Example 1: Allele A is dominant and allele a is recessive. Set the original frequencies of p (allele A) and q (allele a) at 0.6 and 0.4 in Generation 1. These are highlighted in blue. All other numbers are calculated from these two original data points. The frequency of genotype AA is determined by squaring the allele frequency A. The frequency of genotype Aa is determined by multiplying 2 times the frequency of A times the frequency of a. The frequency of aa is determined by squaring a. Try changing p and q to other values, ensuring only that p and q always equal 1. Does it make any difference in the results?

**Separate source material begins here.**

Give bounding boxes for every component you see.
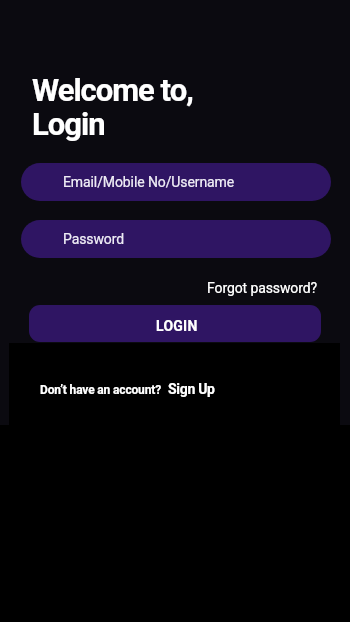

Example 2: Alleles A₁ and A₂ are co-dominant. In this case, A₁ is at a frequency of 0.25 and A₂ is at a frequency of 0.75.

Example 3: Alleles A and a are dominant and recessive. Note that allele A is at very low frequency despite being dominant. Does it increase in frequency?

Problem:

The second sometimes confusing thing about HWE is that after all of the examples above, you may wonder if it is possible for the observed and expected frequencies to differ. Here's an example where they do:

In a population of snails, shell color is coded for by a single gene. The alleles A₁ and A₂are co-dominant. The genotype A₁A₁ makes an orange shell. The genotype A₁A₂ makes a yellow shell. The genotype A₂A₂makes a black shell. 1% of the snails are orange, 98% are yellow, and 1% of the snails are black.

Observed frequency of A₁ allele = 0.01 + 0.5(.98) = 0.50 = 50%

p²= Expected frequency of A₁A₁ = 0.25

2pq = Expected frequency of A₁A₂ = 0.50

q² = Expected frequency of A₂A₂ = 0.25

Phenotype	Orange	Yellow	Black
Genotype	A₁A₁	A₁A₂	A₂A₂
Observed	1%	98%	1%
Expected	25%	50%	25%
Difference	-24%	+48%	-24%

There are significantly fewer orange and black snails than expected, and significantly more yellow snails than expected. It appears that this is a case of stabilizing selection, since both tails appear to be strongly selected against.